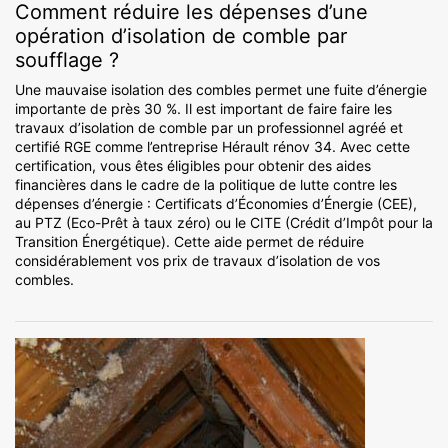
Comment réduire les dépenses d’une
opération d’isolation de comble par
soufflage ?
Une mauvaise isolation des combles permet une fuite d’énergie
importante de près 30 %. Il est important de faire faire les
travaux d’isolation de comble par un professionnel agréé et
certifié RGE comme l’entreprise Hérault rénov 34. Avec cette
certification, vous êtes éligibles pour obtenir des aides
financières dans le cadre de la politique de lutte contre les
dépenses d’énergie : Certificats d’Économies d’Énergie (CEE),
au PTZ (Eco-Prêt à taux zéro) ou le CITE (Crédit d’Impôt pour la
Transition Énergétique). Cette aide permet de réduire
considérablement vos prix de travaux d’isolation de vos
combles.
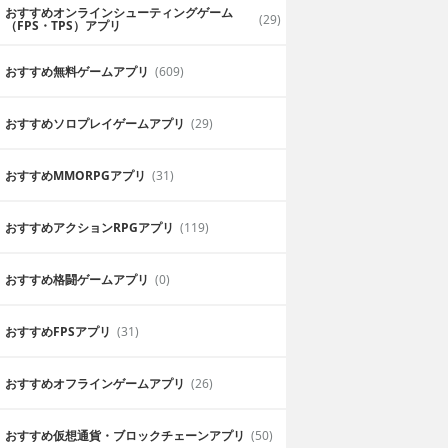
おすすめオンラインシューティングゲーム
(29)
（FPS・TPS）アプリ
おすすめ無料ゲームアプリ
(609)
おすすめソロプレイゲームアプリ
(29)
おすすめ MMORPGアプリ
(31)
おすすめアクションRPGアプリ
(119)
おすすめ格闘ゲームアプリ
(0)
おすすめFPSアプリ
(31)
おすすめオフラインゲームアプリ
(26)
おすすめ仮想通貨・ブロックチェーンアプリ
(50)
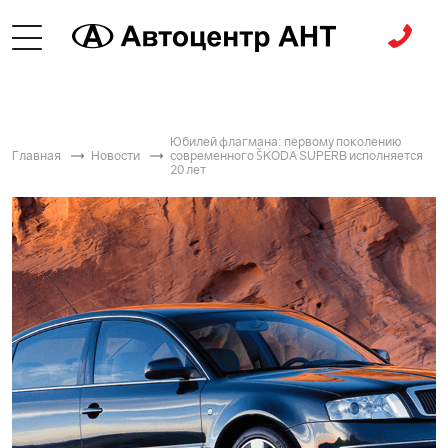
Юбилей флагмана: первому поколению
Главная
Новости
современного ŠKODА SUPERB исполняется
20 лет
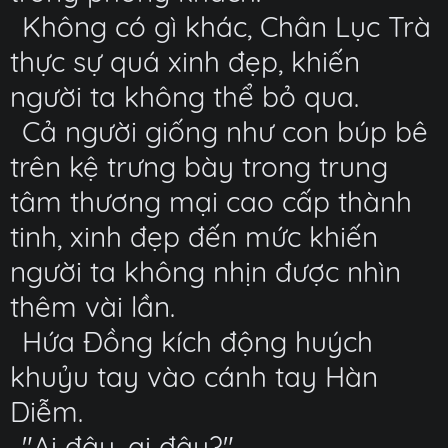
Không có gì khác, Chân Lục Trà
thực sự quá xinh đẹp, khiến
người ta không thể bỏ qua.
Cả người giống như con búp bê
trên kệ trưng bày trong trung
tâm thương mại cao cấp thành
tinh, xinh đẹp đến mức khiến
người ta không nhịn được nhìn
thêm vài lần.
Hứa Đồng kích động huých
khuỷu tay vào cánh tay Hàn
Diễm.
"Ai đây, ai đây?"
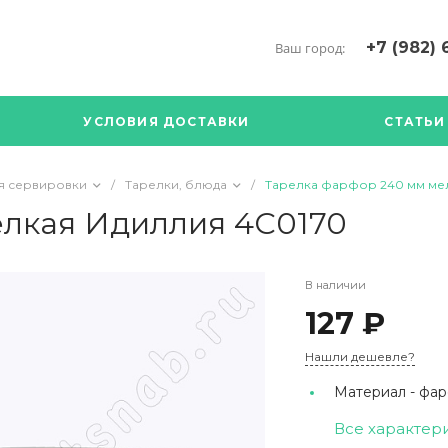
+7 (982) 
Ваш город:
+7 (34376) 5
г. Богданови
УСЛОВИЯ ДОСТАВКИ
СТАТЬИ
Богданович. 
Кооперативна
с ПН по ПТ с 
я сервировки
/
Тарелки, блюда
/
Тарелка фарфор 240 мм ме
17.00
89126904490
елкая Идиллия 4С0170
В наличии
127 ₽
Нашли дешевле?
Материал -
фар
Все характер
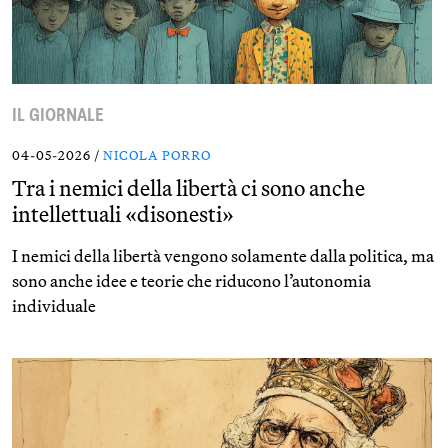
IL GIORNALE
04-05-2026 /
NICOLA PORRO
Tra i nemici della libertà ci sono anche
intellettuali «disonesti»
I nemici della libertà vengono solamente dalla politica, ma
sono anche idee e teorie che riducono l’autonomia
individuale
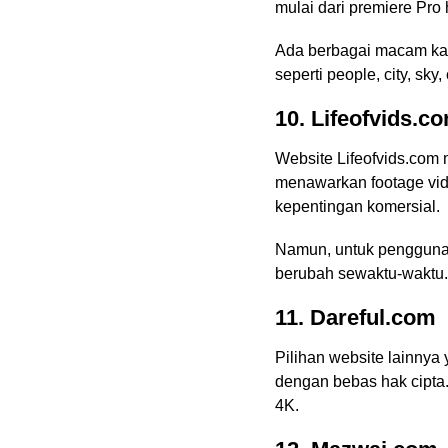
mulai dari premiere Pro
Ada berbagai macam kateg
seperti people, city, sky
10. Lifeofvids.c
Website Lifeofvids.com 
menawarkan footage vid
kepentingan komersial.
Namun, untuk penggunaan
berubah sewaktu-waktu
11. Dareful.com
Pilihan website lainnya
dengan bebas hak cipta.
4K.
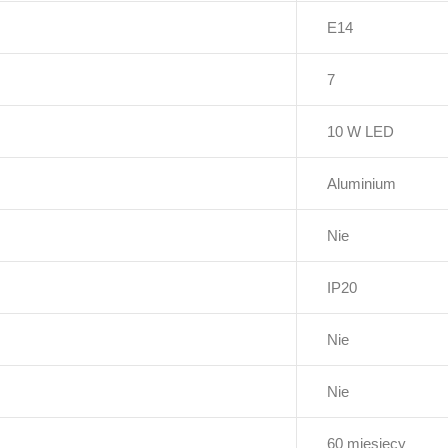
E14
7
10 W LED
Aluminium
Nie
IP20
Nie
Nie
60 miesięcy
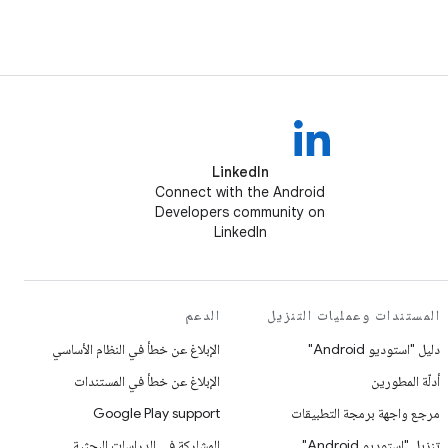
LinkedIn
Connect with the Android
Developers community on
LinkedIn
المستندات وعمليات التنزيل
الدعم
دليل "استوديو Android"
الإبلاغ عن خطأ في النظام الأساسي
أدلّة المطورين
الإبلاغ عن خطأ في المستندات
مرجع واجهة برمجة التطبيقات
Google Play support
تنزيل "استوديو Android"
المشاركة في الدراسات البحثية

• INSTRUCTIONS FOR THE TASK
Print all of the records shown above exactly, leaving out each picture.

• WRITTEN RESPONSE
Comment réduire les dépenses d’une
opération d’isolation de comble par
soufflage ?
Une mauvaise isolation des combles permet une fuite d’énergie
importante de près 30 %. Il est important de faire faire les
travaux d’isolation de comble par un professionnel agréé et
certifié RGE comme l’entreprise Hérault rénov 34. Avec cette
certification, vous êtes éligibles pour obtenir des aides
financières dans le cadre de la politique de lutte contre les
dépenses d’énergie : Certificats d’Économies d’Énergie (CEE),
au PTZ (Eco-Prêt à taux zéro) ou le CITE (Crédit d’Impôt pour la
Transition Énergétique). Cette aide permet de réduire
considérablement vos prix de travaux d’isolation de vos
combles.
おすすめオンラインシューティングゲーム
(29)
（FPS・TPS）アプリ
おすすめ無料ゲームアプリ
(609)
おすすめソロプレイゲームアプリ
(29)
おすすめ MMORPGアプリ
(31)
おすすめアクションRPGアプリ
(119)
おすすめ格闘ゲームアプリ
(0)
おすすめFPSアプリ
(31)
おすすめオフラインゲームアプリ
(26)
おすすめ仮想通貨・ブロックチェーンアプリ
(50)
Юбилей флагмана: первому поколению
Главная
Новости
современного ŠKODА SUPERB исполняется
20 лет
Không có gì khác, Chân Lục Trà
thực sự quá xinh đẹp, khiến
người ta không thể bỏ qua.
Cả người giống như con búp bê
trên kệ trưng bày trong trung
tâm thương mại cao cấp thành
tinh, xinh đẹp đến mức khiến
người ta không nhịn được nhìn
thêm vài lần.
Hứa Đồng kích động huých
khuỷu tay vào cánh tay Hàn
Diễm.
"Ai đây, ai đây?"
+7 (982) 
Ваш город:
+7 (34376) 5
г. Богданови
УСЛОВИЯ ДОСТАВКИ
СТАТЬИ
Богданович. 
Кооперативна
с ПН по ПТ с 
я сервировки
/
Тарелки, блюда
/
Тарелка фарфор 240 мм ме
17.00
89126904490
елкая Идиллия 4С0170
В наличии
127 ₽
Нашли дешевле?
Материал -
фар
Все характер
IL GIORNALE
04-05-2026 /
NICOLA PORRO
Tra i nemici della libertà ci sono anche
intellettuali «disonesti»
I nemici della libertà vengono solamente dalla politica, ma
sono anche idee e teorie che riducono l’autonomia
individuale
mulai dari premiere Pro
Ada berbagai macam kateg
seperti people, city, sky
10. Lifeofvids.c
Website Lifeofvids.com 
menawarkan footage vid
kepentingan komersial.
Namun, untuk penggunaan
berubah sewaktu-waktu
11. Dareful.com
Pilihan website lainnya
dengan bebas hak cipta.
4K.
E14
7
10 W LED
Aluminium
Nie
IP20
Nie
Nie
60 miesięcy
LinkedIn
Connect with the Android
Developers community on
LinkedIn
المستندات وعمليات التنزيل
الدعم
دليل "استوديو Android"
الإبلاغ عن خطأ في النظام الأساسي
أدلّة المطورين
الإبلاغ عن خطأ في المستندات
مرجع واجهة برمجة التطبيقات
Google Play support
تنزيل "استوديو Android"
المشاركة في الدراسات البحثية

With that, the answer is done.